→ TASK BRIEF
Exclude the pictures from your copy, and reproduce each entry below verbatim.

START RECORDS TO USE

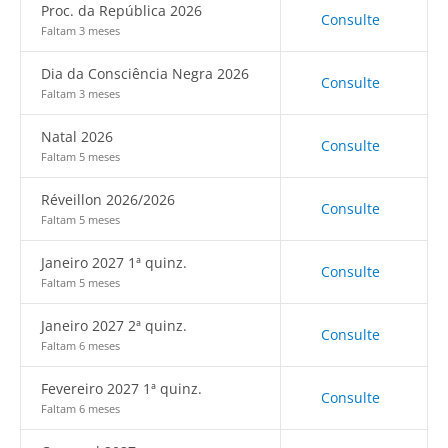
Proc. da República 2026
Consulte
Faltam 3 meses
Dia da Consciência Negra 2026
Consulte
Faltam 3 meses
Natal 2026
Consulte
Faltam 5 meses
Réveillon 2026/2026
Consulte
Faltam 5 meses
Janeiro 2027 1ª quinz.
Consulte
Faltam 5 meses
Janeiro 2027 2ª quinz.
Consulte
Faltam 6 meses
Fevereiro 2027 1ª quinz.
Consulte
Faltam 6 meses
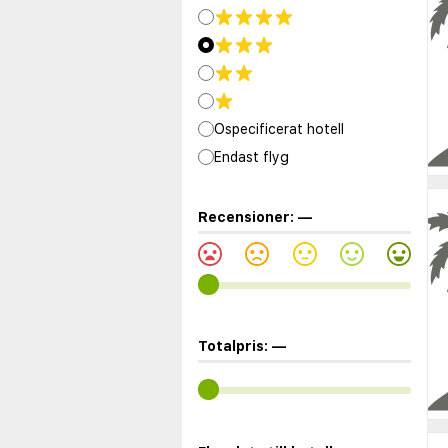
Ospecificerat hotell
Endast flyg
Recensioner:
—
Totalpris:
—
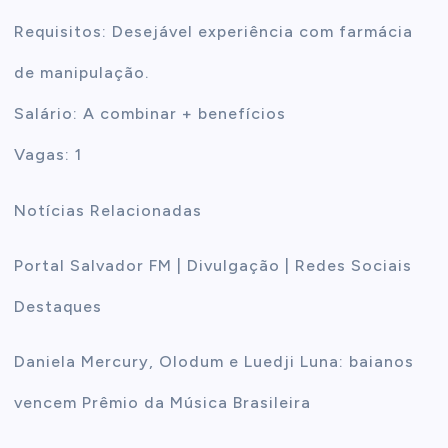
Requisitos: Desejável experiência com farmácia
de manipulação.
Salário: A combinar + benefícios
Vagas: 1
Notícias Relacionadas
Portal Salvador FM | Divulgação | Redes Sociais
Destaques
Daniela Mercury, Olodum e Luedji Luna: baianos
vencem Prêmio da Música Brasileira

END RECORDS TO USE

→ TASK OUTPUT
Proc. da República 2026
Consulte
Faltam 3 meses
Dia da Consciência Negra 2026
Consulte
Faltam 3 meses
Natal 2026
Consulte
Faltam 5 meses
Réveillon 2026/2026
Consulte
Faltam 5 meses
Janeiro 2027 1ª quinz.
Consulte
Faltam 5 meses
Janeiro 2027 2ª quinz.
Consulte
Faltam 6 meses
Fevereiro 2027 1ª quinz.
Consulte
Faltam 6 meses
Ospecificerat hotell
Endast flyg
Recensioner:
—
Totalpris:
—
Requisitos: Desejável experiência com farmácia
de manipulação.
Salário: A combinar + benefícios
Vagas: 1
Notícias Relacionadas
Portal Salvador FM | Divulgação | Redes Sociais
Destaques
Daniela Mercury, Olodum e Luedji Luna: baianos
vencem Prêmio da Música Brasileira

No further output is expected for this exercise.